Florida Power of Attorney for a Child
This Power of Attorney is executed in accordance with the laws of the State of Florida.
I, [Parent/Guardian's Full Name], hereby appoint [Agent's Full Name], residing at [Agent's Address], as my attorney-in-fact to act in my name for the care and custody of my child, [Child's Full Name], born on [Child's Date of Birth].
This Power of Attorney is granted for the following purposes:
- To make medical decisions for the child in case of an emergency.
- To enroll the child in school and attend parent-teacher meetings.

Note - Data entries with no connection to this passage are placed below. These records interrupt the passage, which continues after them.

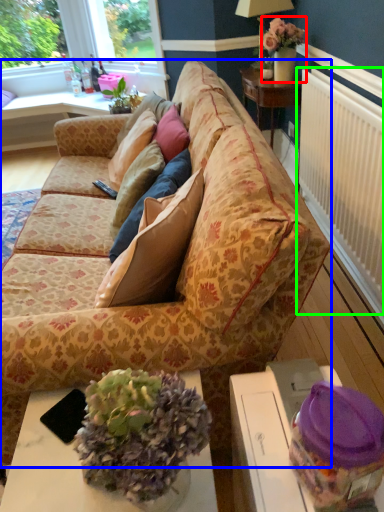 Question: Which object is positioned closest to houseplant (highlighted by a red box)? Select from studio couch (highlighted by a blue box) and radiator (highlighted by a green box).

Choices:
 (A) studio couch
 (B) radiator

Answer: (B) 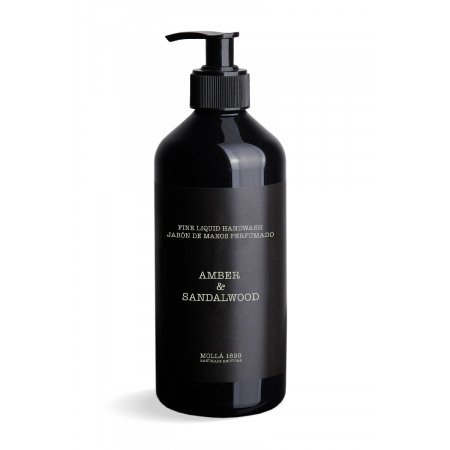 Where is `bottle`? bottle is located at coordinates point(226,163). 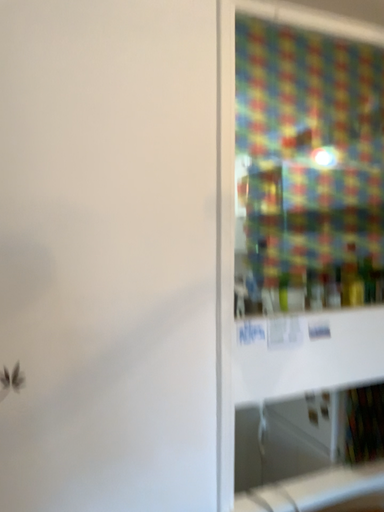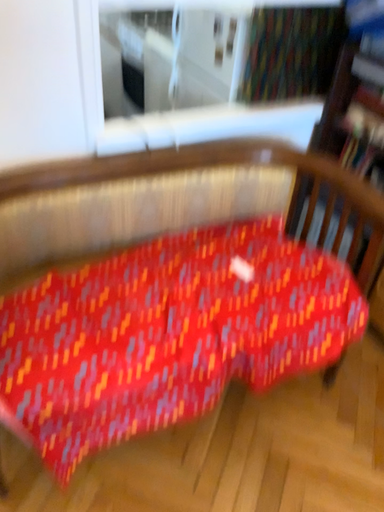 Question: Which way did the camera rotate in the video?

Choices:
 (A) rotated upward
 (B) rotated downward

Answer: (B) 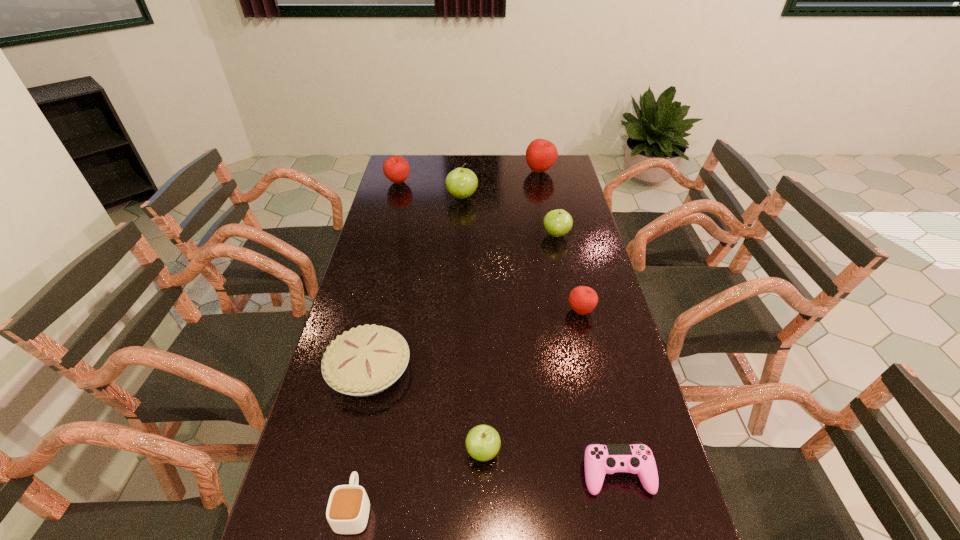 Image resolution: width=960 pixels, height=540 pixels. Find the location of `the biggest green apple`. the biggest green apple is located at coordinates (461, 183).

The width and height of the screenshot is (960, 540). Identify the location of the biggest red apple. (541, 154).

Identify the location of the leftmost red apple. (396, 168).

Identify the location of the leftmost apple. This screenshot has width=960, height=540. (396, 168).

Where is `the second smallest green apple`? This screenshot has width=960, height=540. the second smallest green apple is located at coordinates 557,223.

Where is `the rightmost green apple`? the rightmost green apple is located at coordinates (557, 223).

This screenshot has height=540, width=960. I want to click on the second nearest apple, so click(x=582, y=299).

Locate an element on the screen. the smallest red apple is located at coordinates (582, 299).

Identify the location of the nearest apple. (483, 442).

This screenshot has width=960, height=540. I want to click on the nearest green apple, so click(x=483, y=442).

- To arrange for the child's transportation and care.
- To manage the child’s finances in any legal or necessary manner.
This Power of Attorney shall remain in effect from [Start Date] until [End Date], unless earlier revoked in writing by me.
I affirm that I have legal authority to grant this Power of Attorney and that the details provided above are accurate.
In witness whereof, I have signed this Power of Attorney on [Date].
Signature: _____________________________
Printed Name: [Parent/Guardian's Full Name]
Witnesses:
- ____________________________ (Printed Name) - Signature: _______________________
- ____________________________ (Printed Name) - Signature: _______________________
Notary Public:
State of Florida
County of ______________________
Subscribed and sworn to before me this _____ day of ___________, 20__.